■ AIM OF THE EXERCISE: Once every line containing "issues" has been counted, report the total for the data and nothing else.

[Data extracted from a collection]
----

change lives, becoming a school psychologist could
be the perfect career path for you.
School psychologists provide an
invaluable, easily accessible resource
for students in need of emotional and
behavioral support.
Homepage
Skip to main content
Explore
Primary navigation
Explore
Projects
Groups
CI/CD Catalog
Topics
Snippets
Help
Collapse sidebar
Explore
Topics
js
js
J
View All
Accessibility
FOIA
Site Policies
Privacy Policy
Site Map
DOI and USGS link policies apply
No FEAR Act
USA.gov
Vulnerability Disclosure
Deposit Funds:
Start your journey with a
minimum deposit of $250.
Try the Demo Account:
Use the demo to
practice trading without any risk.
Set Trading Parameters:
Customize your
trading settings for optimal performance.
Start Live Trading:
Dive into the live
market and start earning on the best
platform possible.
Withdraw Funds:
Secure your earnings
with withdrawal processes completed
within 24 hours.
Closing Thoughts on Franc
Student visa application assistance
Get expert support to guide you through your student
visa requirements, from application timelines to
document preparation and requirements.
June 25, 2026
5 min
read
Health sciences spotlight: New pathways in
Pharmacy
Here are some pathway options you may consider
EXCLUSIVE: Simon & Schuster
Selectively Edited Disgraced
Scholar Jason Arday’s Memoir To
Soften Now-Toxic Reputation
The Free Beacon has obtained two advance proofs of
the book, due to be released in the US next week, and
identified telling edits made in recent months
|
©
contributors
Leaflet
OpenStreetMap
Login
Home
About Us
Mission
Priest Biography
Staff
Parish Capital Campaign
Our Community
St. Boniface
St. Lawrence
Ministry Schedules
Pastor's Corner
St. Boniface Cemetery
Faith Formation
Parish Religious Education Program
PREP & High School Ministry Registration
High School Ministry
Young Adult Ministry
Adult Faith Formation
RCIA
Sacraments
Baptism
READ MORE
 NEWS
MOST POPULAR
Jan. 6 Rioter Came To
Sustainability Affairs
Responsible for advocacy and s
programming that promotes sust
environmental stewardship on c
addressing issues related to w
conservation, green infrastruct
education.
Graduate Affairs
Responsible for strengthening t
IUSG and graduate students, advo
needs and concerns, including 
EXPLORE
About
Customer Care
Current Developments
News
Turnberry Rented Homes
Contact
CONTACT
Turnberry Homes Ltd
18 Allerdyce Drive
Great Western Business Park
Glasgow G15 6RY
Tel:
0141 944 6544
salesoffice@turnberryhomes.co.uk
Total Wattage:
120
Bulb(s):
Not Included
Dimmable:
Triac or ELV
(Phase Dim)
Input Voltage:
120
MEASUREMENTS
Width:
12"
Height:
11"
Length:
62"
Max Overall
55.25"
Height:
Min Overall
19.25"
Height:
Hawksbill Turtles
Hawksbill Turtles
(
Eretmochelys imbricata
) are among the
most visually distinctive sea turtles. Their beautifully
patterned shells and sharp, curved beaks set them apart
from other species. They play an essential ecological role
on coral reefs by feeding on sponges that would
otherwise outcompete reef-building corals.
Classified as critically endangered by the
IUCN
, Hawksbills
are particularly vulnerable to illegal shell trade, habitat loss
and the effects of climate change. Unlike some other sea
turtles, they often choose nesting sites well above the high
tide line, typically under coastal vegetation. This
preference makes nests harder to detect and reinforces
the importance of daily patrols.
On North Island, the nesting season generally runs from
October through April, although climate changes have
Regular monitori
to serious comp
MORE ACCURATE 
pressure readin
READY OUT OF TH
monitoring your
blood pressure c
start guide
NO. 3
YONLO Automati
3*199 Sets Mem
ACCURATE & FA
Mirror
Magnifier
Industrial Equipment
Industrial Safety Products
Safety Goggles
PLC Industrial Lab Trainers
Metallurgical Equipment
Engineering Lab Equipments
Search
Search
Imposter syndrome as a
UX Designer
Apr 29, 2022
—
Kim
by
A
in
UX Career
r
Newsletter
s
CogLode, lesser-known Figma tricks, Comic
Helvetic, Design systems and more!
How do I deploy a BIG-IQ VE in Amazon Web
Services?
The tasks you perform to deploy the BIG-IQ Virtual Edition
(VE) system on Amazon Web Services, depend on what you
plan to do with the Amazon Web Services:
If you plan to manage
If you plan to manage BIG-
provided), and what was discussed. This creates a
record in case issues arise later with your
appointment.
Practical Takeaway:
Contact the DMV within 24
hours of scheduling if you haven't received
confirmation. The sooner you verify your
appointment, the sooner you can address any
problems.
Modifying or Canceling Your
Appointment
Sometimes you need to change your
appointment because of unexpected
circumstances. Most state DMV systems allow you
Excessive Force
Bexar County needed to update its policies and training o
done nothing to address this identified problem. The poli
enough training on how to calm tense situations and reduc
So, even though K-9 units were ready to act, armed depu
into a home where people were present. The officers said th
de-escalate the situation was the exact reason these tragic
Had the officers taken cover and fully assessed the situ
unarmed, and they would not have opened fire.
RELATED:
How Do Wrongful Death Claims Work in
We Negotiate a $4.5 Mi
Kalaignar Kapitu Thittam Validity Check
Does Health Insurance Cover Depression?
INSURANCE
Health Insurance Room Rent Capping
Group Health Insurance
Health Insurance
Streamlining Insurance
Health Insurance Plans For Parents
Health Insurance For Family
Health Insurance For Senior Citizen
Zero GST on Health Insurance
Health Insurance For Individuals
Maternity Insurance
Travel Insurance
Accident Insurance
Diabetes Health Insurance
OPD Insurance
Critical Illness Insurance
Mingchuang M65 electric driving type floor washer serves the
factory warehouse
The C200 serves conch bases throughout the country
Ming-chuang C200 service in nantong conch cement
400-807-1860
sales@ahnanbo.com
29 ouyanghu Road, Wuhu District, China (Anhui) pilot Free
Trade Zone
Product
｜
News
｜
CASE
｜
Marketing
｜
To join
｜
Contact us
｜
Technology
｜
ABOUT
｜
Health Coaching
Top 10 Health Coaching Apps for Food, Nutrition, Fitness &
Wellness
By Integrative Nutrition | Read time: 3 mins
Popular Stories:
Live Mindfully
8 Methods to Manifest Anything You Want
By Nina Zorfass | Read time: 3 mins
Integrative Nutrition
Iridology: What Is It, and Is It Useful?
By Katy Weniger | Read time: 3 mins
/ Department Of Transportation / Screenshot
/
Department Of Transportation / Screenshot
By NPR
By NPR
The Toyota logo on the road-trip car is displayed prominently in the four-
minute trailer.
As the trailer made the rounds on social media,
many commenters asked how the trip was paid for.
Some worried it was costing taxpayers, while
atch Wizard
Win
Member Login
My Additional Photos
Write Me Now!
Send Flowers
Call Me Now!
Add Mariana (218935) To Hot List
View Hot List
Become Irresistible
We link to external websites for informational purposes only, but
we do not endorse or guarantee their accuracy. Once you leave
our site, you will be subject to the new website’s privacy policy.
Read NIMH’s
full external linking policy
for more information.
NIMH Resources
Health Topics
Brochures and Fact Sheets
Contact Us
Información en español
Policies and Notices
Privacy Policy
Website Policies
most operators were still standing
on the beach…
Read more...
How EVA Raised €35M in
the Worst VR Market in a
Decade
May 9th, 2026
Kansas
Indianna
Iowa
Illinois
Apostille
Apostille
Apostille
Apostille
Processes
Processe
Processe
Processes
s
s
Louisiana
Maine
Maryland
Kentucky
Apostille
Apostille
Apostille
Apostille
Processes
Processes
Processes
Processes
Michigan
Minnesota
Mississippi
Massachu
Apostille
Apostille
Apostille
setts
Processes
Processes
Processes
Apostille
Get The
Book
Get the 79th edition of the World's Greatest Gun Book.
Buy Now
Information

----

■ WRITTEN RESPONSE: 2